Le poète et musicien new-yorkais

« Le crooner américain qui t’avait inspiré un poème est mort il y a quelques jours. » Ce mot me fut envoyé vendredi matin sur la messagerie instantanée de Facebook par Eduardo Pisani. Puis, il m’envoya son poème, composé le matin même, en l’honneur du défunt. Je lus le prénom et le nom dactylographiés de l’artiste américain : Moe Seager. Eduardo me les avait déjà mentionnés après que j’eus déclamé le poème dédié à ce musicien new-yorkais à l’occasion de l’une des sessions de la scène ouverte de L’Éponge. Malheureusement, ma mémoire étant ce qu’elle est, j’avais oublié ces précisions patronymiques.

Je ne connaissais pas Moe Seager. Je ne l’avais vu qu’une fois en janvier ou février de l’année 2023 ou 2024 à la scène poétique du Chat Noir. À cette époque, cet espace de slam et de poésie se déroulait à la mezzanine des Trois Baudets (bar-restaurant), située au-dessus de la salle de concert éponyme, dans le quartier de Pigalle à Paris. Ce soir-là, j’attrapais à la volée cette première phrase lancée au public par Moe : Le jazz et la poésie… mmmmmmm… ça se marie bien ! Dès lors, je savais que je tenais quelque chose pour un texte. J’observais la gestuelle de ce performeur et j’écoutais sa voix caverneuse et rauque. Son phrasé suave de sa langue natale imprégnait mon imaginaire réceptif. Ne comprenant pas l’anglais, son poème était inintelligible pour mon cerveau mais j’avais devant moi, une personnalité atypique qui apporterait de l’épaisseur à mon histoire.

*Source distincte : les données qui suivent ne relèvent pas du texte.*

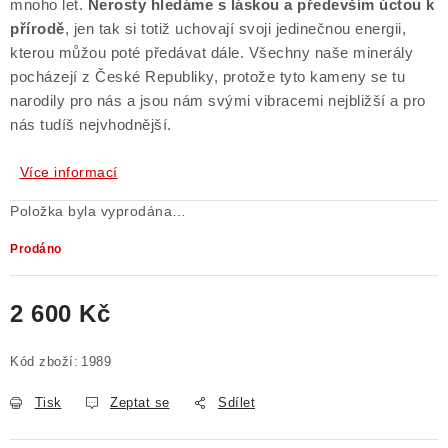
mnoho let.
Nerosty hledáme s láskou a především úctou k
přírodě
, jen tak si totiž uchovají svoji jedinečnou energii,
kterou můžou poté předávat dále. Všechny naše minerály
pocházejí z České Republiky, protože tyto kameny se tu
narodily pro nás a jsou nám svými vibracemi nejbližší a pro
nás tudíš nejvhodnější.
Více informací
Položka byla vyprodána…
Prodáno
2 600 Kč
Měrná cena:
Kód zboží:
1989
Tisk
Zeptat se
Sdílet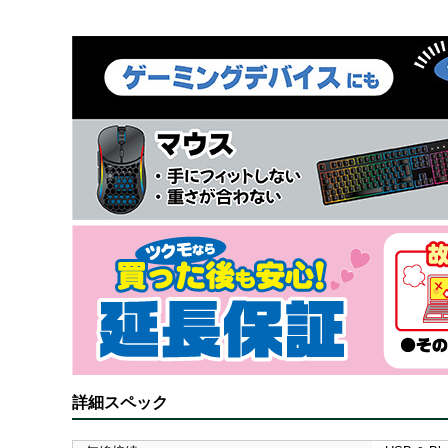
詳細スペック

Au bout d’un mois, je rédigeai un brouillon que j’ai retravaillé plusieurs fois jusqu’à ce qu’il me satisfasse afin de l’intégrer au propre dans mon dernier recueil de poèmes Le tournis des mots. Le processus de création ne s’explique pas. Ni d’ailleurs l’inspiration. Je devais l’écrire, c’est tout. Depuis un an, je me disais qu’il fallait que je retourne à la scène poétique créée par Julien Barret et Romain Nouat pour partager ce moment devant Moe. Lui, dans la salle ; moi, sur la scène. Par manque de temps, par manque de courage ou peut-être qu’à force de croire que je pouvais procrastiner à volonté, j’ai raté ce rendez-vous.

Pour la rentrée prochaine, il faudrait que je prenne mon courage à deux mains et que je déclame Le poète et musicien new-yorkais pour lui rendre hommage. Maintenant, repose en paix, toi l’artiste, le passeur de mots et d’émotions.  Je te remercie d’avoir été une source d’inspiration pour moi.